= Joan Frances Gormley =

American scholar and consecrated virgin

Joan Frances Gormley (October 6, 1937 - October 19, 2007), a consecrated virgin in the Catholic Church, was an American scholar in the fields of classical literature and of biblical studies. She was a professor in the Department of Sacred Scripture at Mount St. Mary's Seminary. She translated and produced a number of works by leading Catholic mystics, such as Edith Stein and John of Avila.

==Life and work==
Gormley was born in Philadelphia, Pennsylvania, one of 13 children of John Gormley and Dorothy Edna (Hihns) Gormley. After high school, she entered the Sisters of Notre dame de Namur, which she later left. She attended Trinity College in Washington, D.C., after which she earned a Masters of Arts in Classics from Harvard University. She went on to receive a doctorate in New Testament Studies from Fordham University in New York City.

After receiving her doctorate, Gormley returned to her alma mater, Trinity College, where she taught classics and theology. During this time, she did post-doctoral studies at the École Biblique in Jerusalem. She did extensive research on the life and writings of Therese of Lisieux, to whom she had a strong devotion, at the Theresian Documentation Center in Lisieux, France, as well as her work on that of the Jewish-German convert, Edith Stein.

In 1988, Gormley joined the faculty of Mount St. Mary's Seminary in Emmitsburg, Maryland, where she taught Scripture to the seminarians. She spent the Fall semester of 2003 on a sabbatical. During this time, she researched the life and writings of the Spanish priest, John of Avila, patron saint of the Spanish clergy, who had recently been declared a Doctor of the Church.
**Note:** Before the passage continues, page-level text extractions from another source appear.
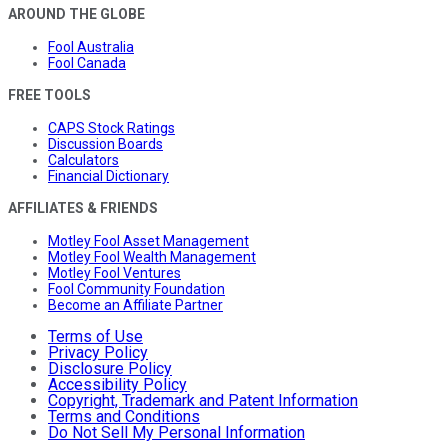
AROUND THE GLOBE
Fool Australia
Fool Canada
FREE TOOLS
CAPS Stock Ratings
Discussion Boards
Calculators
Financial Dictionary
AFFILIATES & FRIENDS
Motley Fool Asset Management
Motley Fool Wealth Management
Motley Fool Ventures
Fool Community Foundation
Become an Affiliate Partner
Terms of Use
Privacy Policy
Disclosure Policy
Accessibility Policy
Copyright, Trademark and Patent Information
Terms and Conditions
Do Not Sell My Personal Information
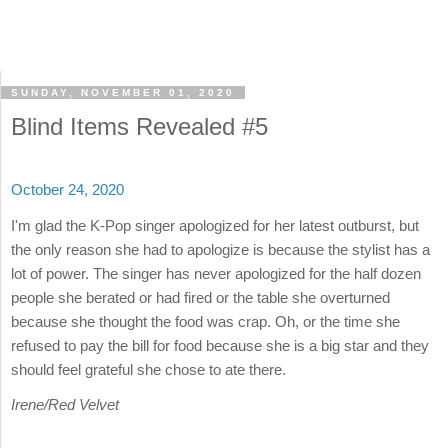
SUNDAY, NOVEMBER 01, 2020
Blind Items Revealed #5
October 24, 2020
I'm glad the K-Pop singer apologized for her latest outburst, but
the only reason she had to apologize is because the stylist has a
lot of power. The singer has never apologized for the half dozen
people she berated or had fired or the table she overturned
because she thought the food was crap. Oh, or the time she
refused to pay the bill for food because she is a big star and they
should feel grateful she chose to ate there.
Irene/Red Velvet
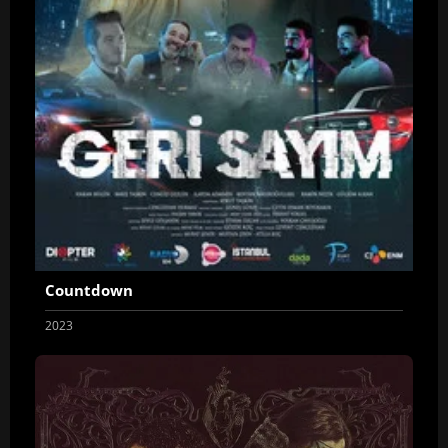
Countdown
2023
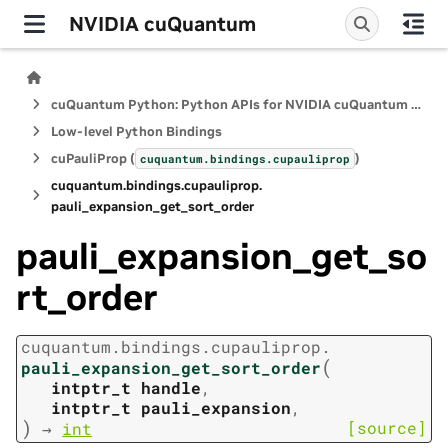
NVIDIA cuQuantum
cuQuantum Python: Python APIs for NVIDIA cuQuantum SDK
Low-level Python Bindings
cuPauliProp (
)
cuquantum.
bindings.
cupauliprop
cuquantum.
bindings.
cupauliprop.
pauli_expansion_get_sort_order
pauli_expansion_get_so
rt_order
cuquantum.
bindings.
cupauliprop.
(
pauli_expansion_get_sort_order
intptr_t
handle
,
intptr_t
pauli_expansion
,
)
[source]
→
int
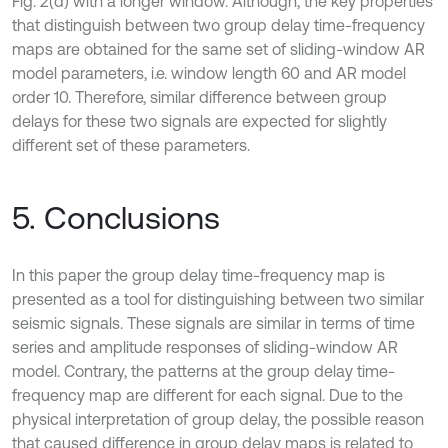
Fig. 2(d) with a longer window. Although, the key properties
that distinguish between two group delay time-frequency
maps are obtained for the same set of sliding-window AR
model parameters, i.e. window length 60 and AR model
order 10. Therefore, similar difference between group
delays for these two signals are expected for slightly
different set of these parameters.
5. Conclusions
In this paper the group delay time-frequency map is
presented as a tool for distinguishing between two similar
seismic signals. These signals are similar in terms of time
series and amplitude responses of sliding-window AR
model. Contrary, the patterns at the group delay time-
frequency map are different for each signal. Due to the
physical interpretation of group delay, the possible reason
that caused difference in group delay maps is related to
Her work resulted in a new translation of his best known work, Audi, filia (Listen, O Daughter).

She was promoted to professor in the department in 2004. An active participant in a number of theological associations, she published a commentary on Dei verbum (the Dogmatic Constitution on Divine Revelation), issued by the Second Vatican Council, for Catholic Distance University.

==Death==
Gormley died in Gettysburg, Pennsylvania on October 19, 2007. Her remains were buried in Calvary Cemetery in Conshohocken, Pennsylvania.